METHODIST Homes (MHA), Britain’s largest charity providing care for older people, has appointed Eleanor Puttock as its first digital chaplain. She will use new technology to support spiritual well-being.
MHA, which runs 159 retirement and care homes, is already putting many of its support services online, and sees her function as helping to facilitate and develop content for residents, their relatives, and staff, and bolster its existing chaplaincy services.
Ms Puttock describes her job as “a way to support pastoral and spiritual needs: whatever lifts their spirits, connections or memories. It could be a podcast, it could be music. People might need to have their morning prayer or hymn, or just want to hear a piece of music or see a picture of their loved ones. It could just be a poem or hear Vera Lynn sing. It’s not to get old people into technology, or to evangelise.
“I am 40 this September, and that does inspire and influence the way I work. I remember life before the modern digital technological boom, and can bridge the generational divides. I am able to use a dial-up phone, but can stream things on my computer and communicate via snail mail, email, and social media. I think that now makes me a geriatric millennial.”
The post is part-time, and Ms Puttock is currently completing her training as a hospital chaplain. She has previously worked with the Faraday Institute for Science and Religion at Cambridge University, and in the diocese of Ely, where she supported the central team and helped parishes develop their digital presence.

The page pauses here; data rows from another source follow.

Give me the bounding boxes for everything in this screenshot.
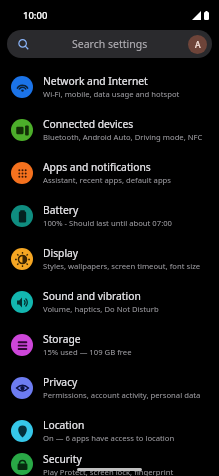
- button[interactable]: Account: [188, 35, 207, 54]
- button[interactable]: Display: [0, 237, 219, 280]
- staticText: Connected devices: [43, 117, 134, 131]
- staticText: 100% - Should last until about 07:00: [43, 218, 172, 228]
- staticText: A: [195, 39, 201, 51]
- staticText: Apps and notifications: [43, 160, 151, 174]
- staticText: Display: [43, 246, 79, 260]
- other: Search: [18, 39, 29, 50]
- button[interactable]: Battery: [0, 194, 219, 237]
- staticText: Battery: [43, 203, 79, 217]
- staticText: Wi-Fi, mobile, data usage and hotspot: [43, 89, 180, 99]
- staticText: Styles, wallpapers, screen timeout, font…: [43, 261, 201, 271]
- button[interactable]: Security: [0, 452, 219, 476]
- staticText: Location: [43, 418, 85, 432]
- staticText: Sound and vibration: [43, 289, 141, 303]
- button[interactable]: Sound and vibration: [0, 280, 219, 323]
- staticText: Bluetooth, Android Auto, Driving mode, N…: [43, 132, 203, 142]
- staticText: Volume, haptics, Do Not Disturb: [43, 304, 159, 314]
- staticText: Permissions, account activity, personal …: [43, 390, 201, 400]
- staticText: Security: [43, 452, 82, 466]
- staticText: Assistant, recent apps, default apps: [43, 175, 172, 185]
- staticText: On — 6 apps have access to location: [43, 433, 175, 443]
- button[interactable]: Storage: [0, 323, 219, 366]
- staticText: Network and Internet: [43, 74, 148, 88]
- staticText: Play Protect, screen lock, fingerprint: [43, 467, 174, 476]
- staticText: Search settings: [72, 37, 148, 51]
- staticText: Storage: [43, 332, 81, 346]
- button[interactable]: Search: [7, 30, 212, 58]
- staticText: Privacy: [43, 375, 78, 389]
- staticText: 10:00: [23, 9, 48, 22]
- staticText: 15% used — 109 GB free: [43, 347, 132, 357]
- button[interactable]: Apps and notifications: [0, 151, 219, 194]
- button[interactable]: Network and Internet: [0, 65, 219, 108]
- button[interactable]: Connected devices: [0, 108, 219, 151]
- button[interactable]: Location: [0, 409, 219, 452]
- button[interactable]: Privacy: [0, 366, 219, 409]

She plans to spend much of her first six months meeting care-home managers and making “digital champions” out of the 12 area chaplains who supervise the 136 chaplains working in the homes. “I am quite passionate about training in digital body language — how we interact with each other and spirituality on line.
“During Covid, we all moved on to Zoom, and we assumed everybody knew how to interact with each other. It’s important to learn how different signals can be used in different communities. Covid has presented an opportunity for people to understand that it can be a complementary part of delivering things. I just want to give the homes the skill-sets of how to use those tablets that are in the home to let people engage with each other.”